▶ [Work order]: From the line containing "московской пропиской, сказали, не" to the line containing "Nombre parois" in the records below, set down every line exactly as it stands, both ends included, and skip the pictures.

[Extracted page text data]

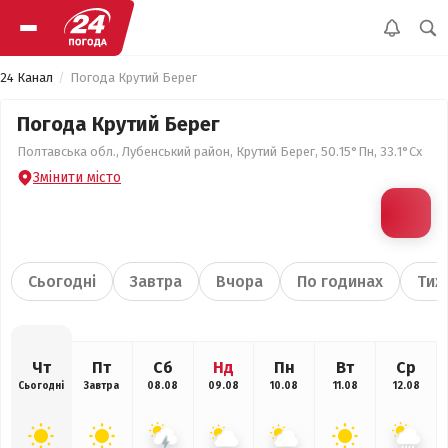
24 Канал
Погода Крутий Берег
Погода Крутий Берег
Полтавська обл., Лубенський район, Крутий Берег, 50.15°Пн, 33.1°Сх
Змінити місто
Сьогодні
Завтра
Вчора
По годинах
Тиж
Чт
Пт
Сб
Нд
Пн
Вт
Ср
Сьогодні
Завтра
08.08
09.08
10.08
11.08
12.08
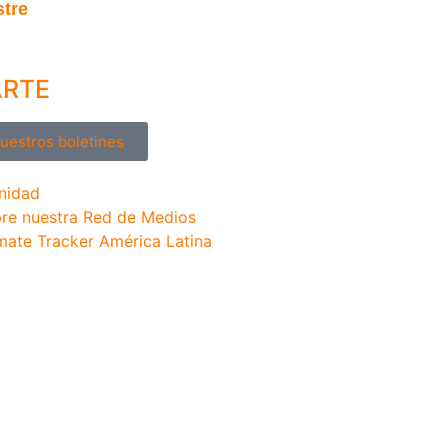
stre
ARTE
nuestros boletines
nidad
re nuestra Red de Medios
mate Tracker América Latina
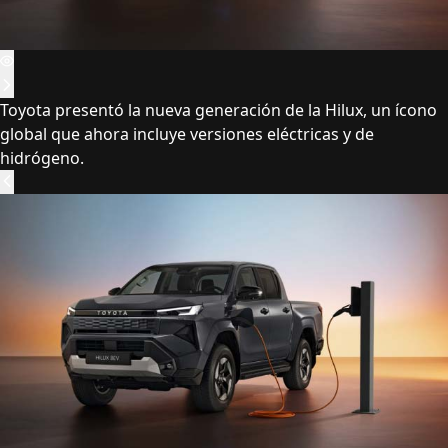
Toyota presentó la nueva generación de la Hilux, un ícono
global que ahora incluye versiones eléctricas y de
hidrógeno.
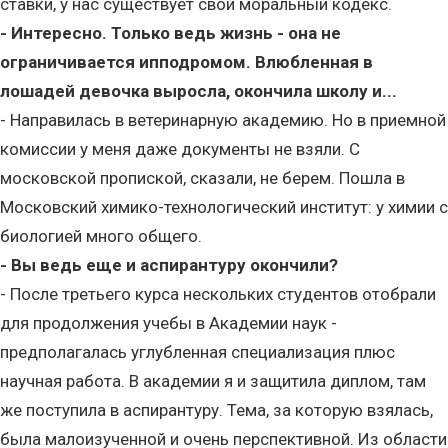
ставки, у нас существует свой моральный кодекс.
- Интересно. Только ведь жизнь - она не
ограничивается ипподромом. Влюбленная в
лошадей девочка выросла, окончила школу и...
- Направилась в ветеринарную академию. Но в приемной
комиссии у меня даже документы не взяли. С
московской пропиской, сказали, не берем. Пошла в
Московский химико-технологический институт: у химии с
биологией много общего.
- Вы ведь еще и аспирантуру окончили?
- После третьего курса нескольких студентов отобрали
для продолжения учебы в Академии наук -
предполагалась углубленная специализация плюс
научная работа. В академии я и защитила диплом, там
же поступила в аспирантуру. Тема, за которую взялась,
была малоизученной и очень перспективной. Из области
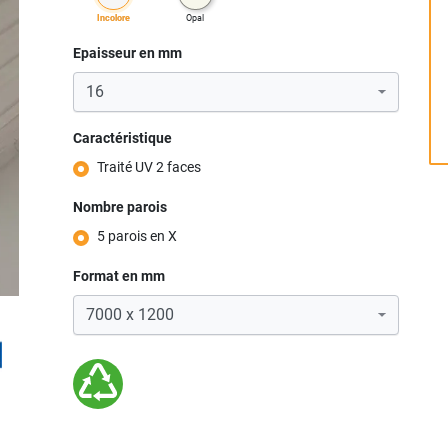
incolore
opal
Epaisseur en mm
Caractéristique
Traité UV 2 faces
Nombre parois
5 parois en X
Format en mm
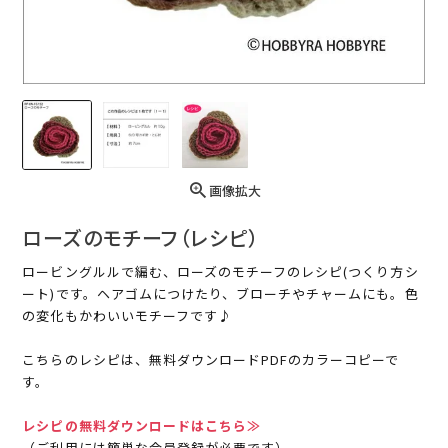
画像拡大
ローズのモチーフ（レシピ）
ロービングルルで編む、ローズのモチーフのレシピ(つくり方シ
ート)です。ヘアゴムにつけたり、ブローチやチャームにも。色
の変化もかわいいモチーフです♪
こちらのレシピは、無料ダウンロードPDFのカラーコピーで
す。
レシピの無料ダウンロードはこちら≫
（ご利用には簡単な会員登録が必要です）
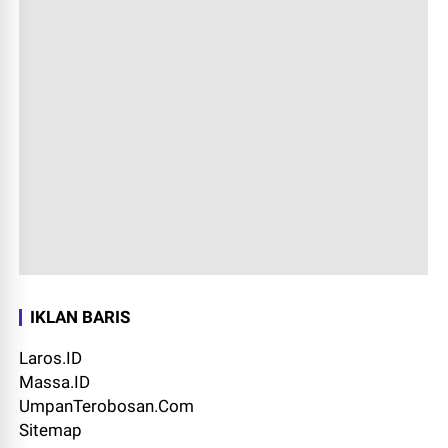
IKLAN BARIS
Laros.ID
Massa.ID
UmpanTerobosan.Com
Sitemap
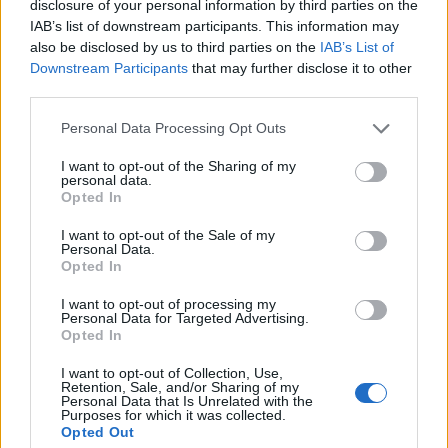
disclosure of your personal information by third parties on the
quanto il confine tra vita privata e spettacolo sia
IAB’s list of downstream participants. This information may
also be disclosed by us to third parties on the
IAB’s List of
sempre più sottile nell’era dei social e dei
reality
.
Downstream Participants
that may further disclose it to other
third parties.
Please note that this website/app uses one or more Google
Personal Data Processing Opt Outs
AUTORE
services and may gather and store information including but
AiAdhubMedia
not limited to your visit or usage behaviour. You may click to
I want to opt-out of the Sharing of my
personal data.
grant or deny consent to Google and its third-party tags to
Opted In
use your data for below specified purposes in below Google
consent section.
I want to opt-out of the Sale of my
Personal Data.
Opted In
I want to opt-out of processing my
Personal Data for Targeted Advertising.
Opted In
I want to opt-out of Collection, Use,
Retention, Sale, and/or Sharing of my
Personal Data that Is Unrelated with the
Purposes for which it was collected.
Opted Out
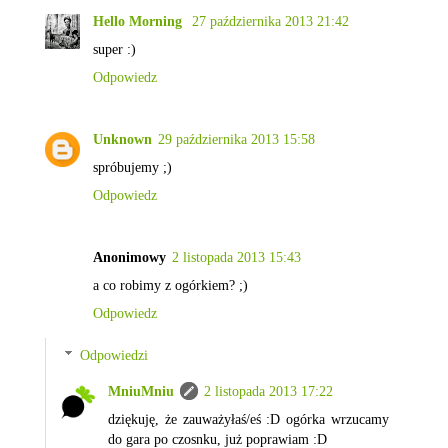
Hello Morning
27 października 2013 21:42
super :)
Odpowiedz
Unknown
29 października 2013 15:58
spróbujemy ;)
Odpowiedz
Anonimowy
2 listopada 2013 15:43
a co robimy z ogórkiem? ;)
Odpowiedz
Odpowiedzi
MniuMniu
2 listopada 2013 17:22
dziękuję, że zauważyłaś/eś :D ogórka wrzucamy
do gara po czosnku, już poprawiam :D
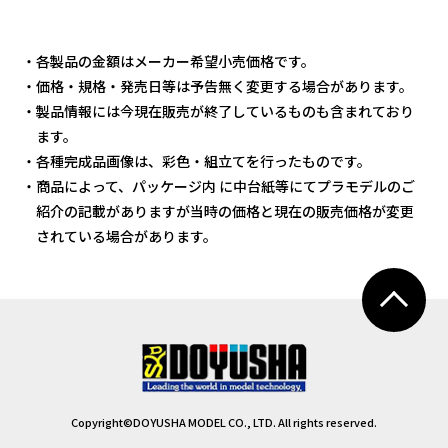
・各製品の金額はメーカー希望小売価格です。
・価格・規格・発売日等は予告無く変更する場合があります。
・製品情報には今現在販売が終了しているものも含まれており
ます。
・各種完成品画像は、彩色・組立てを行ったものです。
・商品によって、パッケージ内 に中台紙等にてプラモデルのご
紹介の記載がありますが当時の価格と現在の販売価格が変更
されている場合があります。
Copyright©DOYUSHA MODEL CO., LTD. All rights reserved.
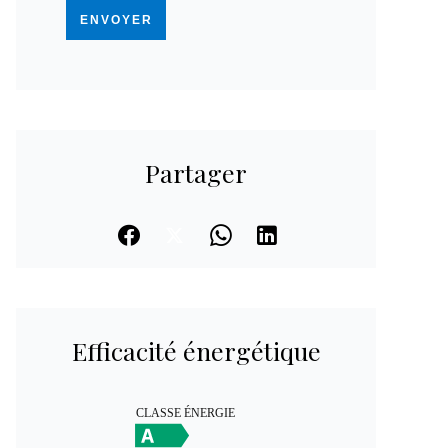
ENVOYER
Partager
Efficacité énergétique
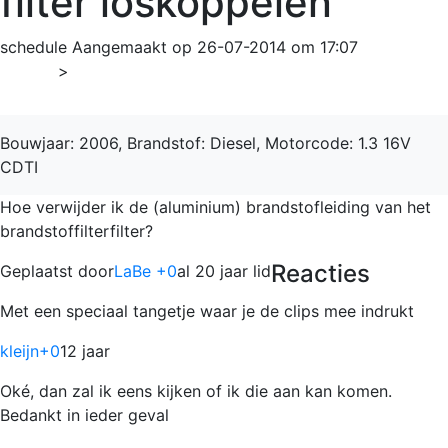
filter loskoppelen
schedule
Aangemaakt op 26-07-2014 om 17:07
Home
>
Meriva
Bouwjaar: 2006, Brandstof: Diesel, Motorcode: 1.3 16V
CDTI
Hoe verwijder ik de (aluminium) brandstofleiding van het
brandstoffilterfilter?
Reacties
Geplaatst door
LaBe +0
al 20 jaar lid
Met een speciaal tangetje waar je de clips mee indrukt
kleijn
+0
12 jaar
Oké, dan zal ik eens kijken of ik die aan kan komen.
Bedankt in ieder geval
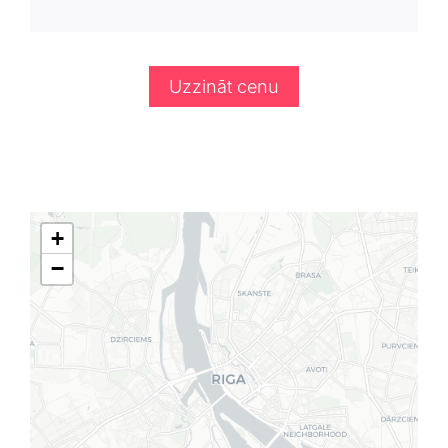
Uzzināt cenu
+
−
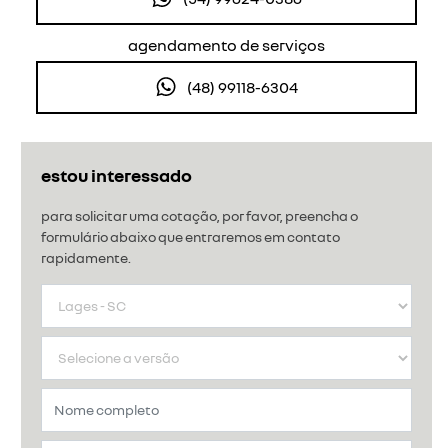
agendamento de serviços
(48) 99118-6304
estou interessado
para solicitar uma cotação, por favor, preencha o
formulário abaixo que entraremos em contato
rapidamente.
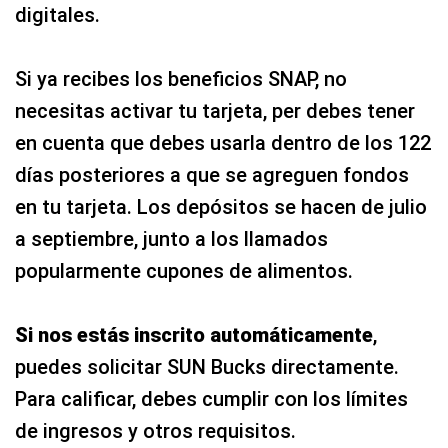
digitales.
Si ya recibes los beneficios SNAP, no
necesitas activar tu tarjeta, per debes tener
en cuenta que debes usarla dentro de los 122
días posteriores a que se agreguen fondos
en tu tarjeta. Los depósitos se hacen de julio
a septiembre, junto a los llamados
popularmente cupones de alimentos.
Si nos estás inscrito automáticamente
,
puedes solicitar SUN Bucks directamente.
Para calificar, debes cumplir con los límites
de ingresos y otros requisitos.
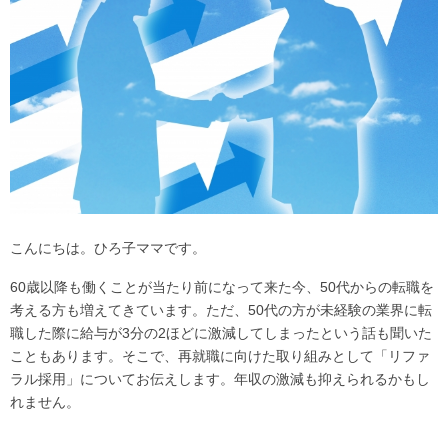
こんにちは。ひろ子ママです。
60歳以降も働くことが当たり前になって来た今、50代からの転職を
考える方も増えてきています。ただ、50代の方が未経験の業界に転
職した際に給与が3分の2ほどに激減してしまったという話も聞いた
こともあります。そこで、再就職に向けた取り組みとして「リファ
ラル採用」についてお伝えします。年収の激減も抑えられるかもし
れません。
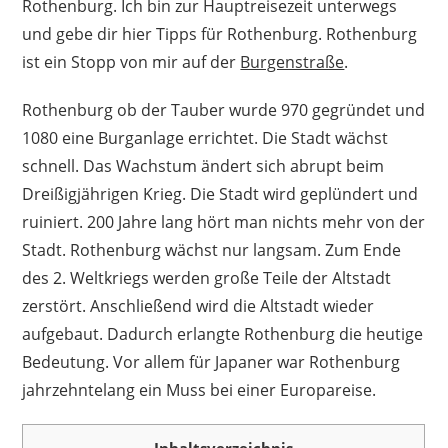
Rothenburg. Ich bin zur Hauptreisezeit unterwegs
und gebe dir hier Tipps für Rothenburg. Rothenburg
ist ein Stopp von mir auf der
Burgenstraße
.
Rothenburg ob der Tauber wurde 970 gegründet und
1080 eine Burganlage errichtet. Die Stadt wächst
schnell. Das Wachstum ändert sich abrupt beim
Dreißigjährigen Krieg. Die Stadt wird geplündert und
ruiniert. 200 Jahre lang hört man nichts mehr von der
Stadt. Rothenburg wächst nur langsam. Zum Ende
des 2. Weltkriegs werden große Teile der Altstadt
zerstört. Anschließend wird die Altstadt wieder
aufgebaut. Dadurch erlangte Rothenburg die heutige
Bedeutung. Vor allem für Japaner war Rothenburg
jahrzehntelang ein Muss bei einer Europareise.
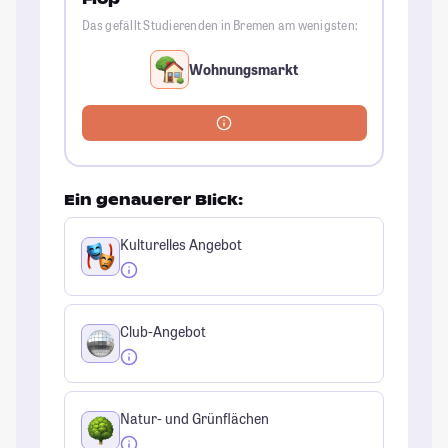
Das gefällt Studierenden in Bremen am wenigsten:
Wohnungsmarkt
Ein genauerer Blick:
Kulturelles Angebot
Club-Angebot
Natur- und Grünflächen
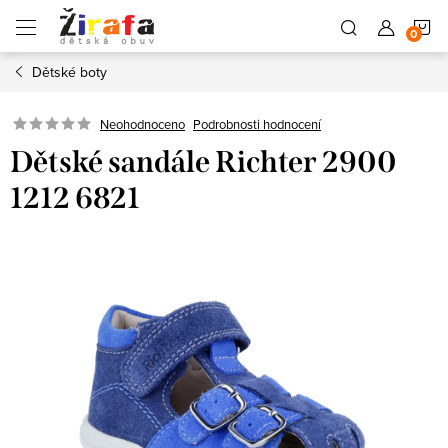
Přejít
N
na
obsah
Dětské boty
K
Neohodnoceno
Podrobnosti hodnocení
Dětské sandále Richter 2900
1212 6821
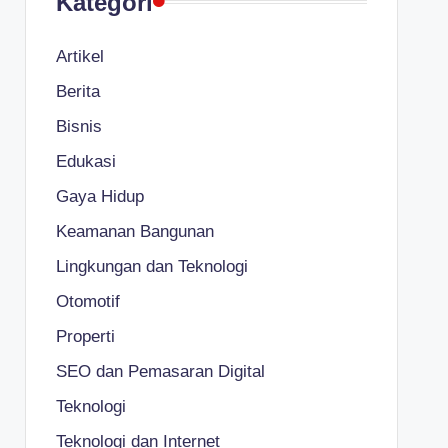
Kategori
Artikel
Berita
Bisnis
Edukasi
Gaya Hidup
Keamanan Bangunan
Lingkungan dan Teknologi
Otomotif
Properti
SEO dan Pemasaran Digital
Teknologi
Teknologi dan Internet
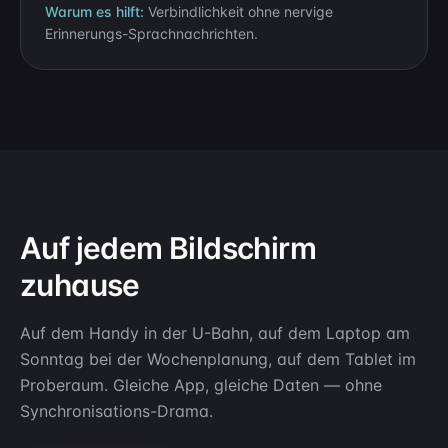
Warum es hilft:
Verbindlichkeit ohne nervige
Erinnerungs-Sprachnachrichten.
Auf jedem Bildschirm
zuhause
Auf dem Handy in der U-Bahn, auf dem Laptop am
Sonntag bei der Wochenplanung, auf dem Tablet im
Proberaum. Gleiche App, gleiche Daten — ohne
Synchronisations-Drama.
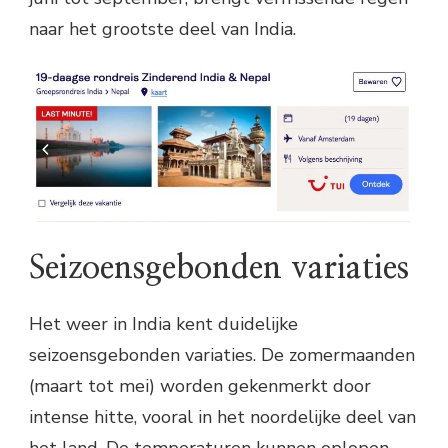
naar het grootste deel van India.
Seizoensgebonden variaties
Het weer in India kent duidelijke
seizoensgebonden variaties. De zomermaanden
(maart tot mei) worden gekenmerkt door
intense hitte, vooral in het noordelijke deel van
het land. De temperaturen kunnen oplopen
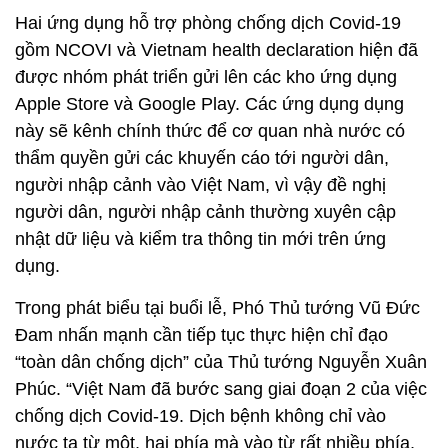
Hai ứng dụng hỗ trợ phòng chống dịch Covid-19
gồm NCOVI và Vietnam health declaration hiện đã
được nhóm phát triển gửi lên các kho ứng dụng
Apple Store và Google Play. Các ứng dụng dụng
này sẽ kênh chính thức để cơ quan nhà nước có
thẩm quyền gửi các khuyến cáo tới người dân,
người nhập cảnh vào Việt Nam, vì vậy đề nghị
người dân, người nhập cảnh thường xuyên cập
nhật dữ liệu và kiểm tra thông tin mới trên ứng
dụng.
Trong phát biểu tại buổi lễ, Phó Thủ tướng Vũ Đức
Đam nhấn mạnh cần tiếp tục thực hiện chỉ đạo
“toàn dân chống dịch” của Thủ tướng Nguyễn Xuân
Phúc. “Việt Nam đã bước sang giai đoạn 2 của việc
chống dịch Covid-19. Dịch bệnh không chỉ vào
nước ta từ một, hai phía mà vào từ rất nhiều phía,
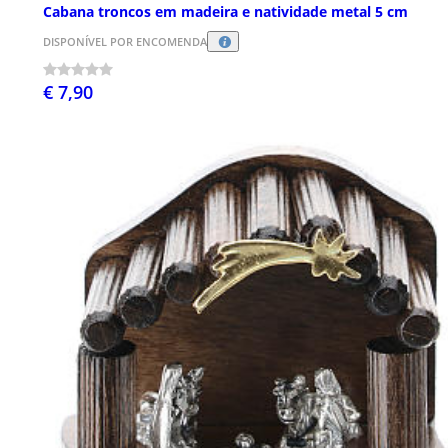
Cabana troncos em madeira e natividade metal 5 cm
DISPONÍVEL POR ENCOMENDA
€ 7,90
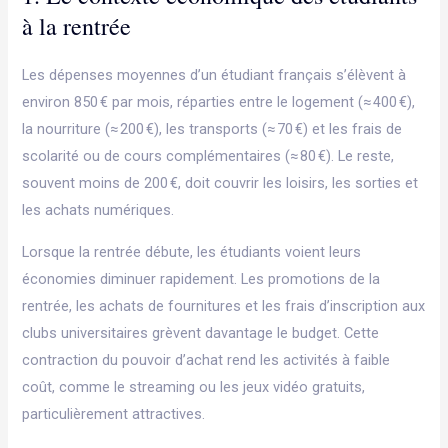
à la rentrée
Les dépenses moyennes d’un étudiant français s’élèvent à
environ 850 € par mois, réparties entre le logement (≈ 400 €),
la nourriture (≈ 200 €), les transports (≈ 70 €) et les frais de
scolarité ou de cours complémentaires (≈ 80 €). Le reste,
souvent moins de 200 €, doit couvrir les loisirs, les sorties et
les achats numériques.
Lorsque la rentrée débute, les étudiants voient leurs
économies diminuer rapidement. Les promotions de la
rentrée, les achats de fournitures et les frais d’inscription aux
clubs universitaires grèvent davantage le budget. Cette
contraction du pouvoir d’achat rend les activités à faible
coût, comme le streaming ou les jeux vidéo gratuits,
particulièrement attractives.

▶ [Response box]:
московской пропиской, сказали, не берем. Пошла в
Московский химико-технологический институт: у химии с
биологией много общего.
- Вы ведь еще и аспирантуру окончили?
- После третьего курса нескольких студентов отобрали
для продолжения учебы в Академии наук -
предполагалась углубленная специализация плюс
научная работа. В академии я и защитила диплом, там
же поступила в аспирантуру. Тема, за которую взялась,
была малоизученной и очень перспективной. Из области
incolore
opal
Epaisseur en mm
Caractéristique
Traité UV 2 faces
Nombre parois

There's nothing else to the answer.